But medicolegal compulsions stamped the administration of Remdesivir as a contract between doctor and patient. A contract that needed to be fulfilled, akin to that of constructing a building. But it is actually different to treat critical human ailments from constructing a building. They cannot be treated merely by wish of the patient. Unfortunately, Remdesivir was not available and all the blame for death was conveniently loaded on the treating doctor.
Doctors’ dilemma in present era is generated by conflicting solutions given by medicolegal implications and principles of medical science. Needless to say, doctors will have adopt to defensive practice to save themselves from medico-legal harassments. For example in this case, doctor could have sent patient to some other hospital (in sick condition), according to patients’ wish for Remdesivir. But would that have been a right decision from medical point of view. But legally it would have been safer for doctors.
In other words- the blame -patient didn’t die of Covid-19 but because of lack of Remdesivir. What a sad conclusion for doctors? Non-availability of drugs is not doctors’fault.
To save themselves from such medico-legal predicaments, aspiring doctors needs to think whether they should put themselves in such a situation akin to catching a falling knife.
NOIDA: Five doctors of a private hospital have been booked under IPC Section 304A (causing death by negligence) in an FIR filed on the recommendation from the health department, whose preliminary inquiry found merit in allegations of a “delay” in administering remdesivir to a 22- year-old college student who died during the second wave of Covid last year. The management of Yatharth Hospital here rejected the charge, saying its doctors did their best to treat the patient, who was admitted in a critical state in April 2021. They also pointed to a remdesivir shortage at the time, and subsequent research that says the antiviral drug does not help in Covid treatment. A top-ranking official of the Indian Medical Association, meanwhile, stressed the need for a central law to safeguard doctors against such “violent action”. In cases of negligence against doctors, the health department has to verify allegations before a case is registered by police.

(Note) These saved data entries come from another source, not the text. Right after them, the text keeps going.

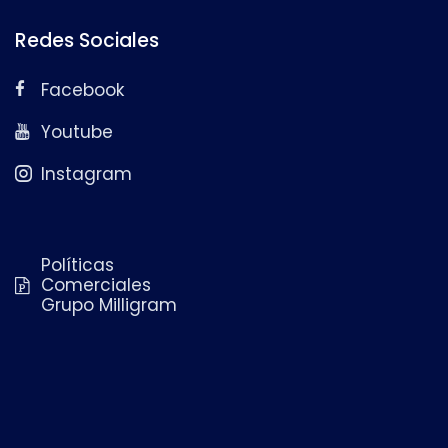
Redes Sociales
Facebook
Youtube
Instagram
Políticas
Comerciales
Grupo Milligram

In December 2021, Pradeep Sharma had told UP’s Pandemic Public Redressal Committee that his son Deepanshu (22) was not given the remdesivir injection on the first day of his admission to Yatharth Hospital in Sector 110 on April 30. This was despite the family having paid for the treatment, Sharma, a resident of Vijay Nagar in Ghaziabad, alleged. The committee forwarded the complaint to the health department in January 2022. “The preliminary inquiry has found negligence on part of the doctors as a delay was made in administering remdesivir injection to the patient,” the deputy CMO said in the inquiry report. Police said they would now be able to take up the case for investigation. The hospital administration defended its doctors and their line of treatment. “Deepanshu Sharma was brought to us with severe illness. His oxygen saturation was just around 60% and his lungs were affected. During Covid’s second wave, there were a lot of patients and the remdesivir injection was also not easily available. But we managed to arrange the injection for him in 2-3 days and administered it to him,” said Dr Kapil Tyagi, managing director of Yatharth Hospital. Deepanshu was admitted to the hospital for 35 days, after which his family shifted him to a private hospital in Delhi. He died at the facility in June. His father could not be reached for comment on Monday
Treating emergencies and critical patients has become akin to catching a falling knife. There is eternal latent vulnerability that is intrinsic in the way doctors’ work, which turns more evil when exploited by many in the society for the vested benefit- ‘media and celebrities’ to sell their news and shows, by ‘law industry’ and ‘industry’s middlemen’.
Whenever there is an anecdotal episode of adverse event or poor prognosis in hospitals, it is aired by media as an illustration to portray whole medical professionals as dystopian community. By theatrically deriding hard work of doctors, the celebrities grabbed eyeballs to be at the centre stage of health care. What remained invisible to all is the fact that every day in hospitals, thousands of lives are salvaged back from the brink of death.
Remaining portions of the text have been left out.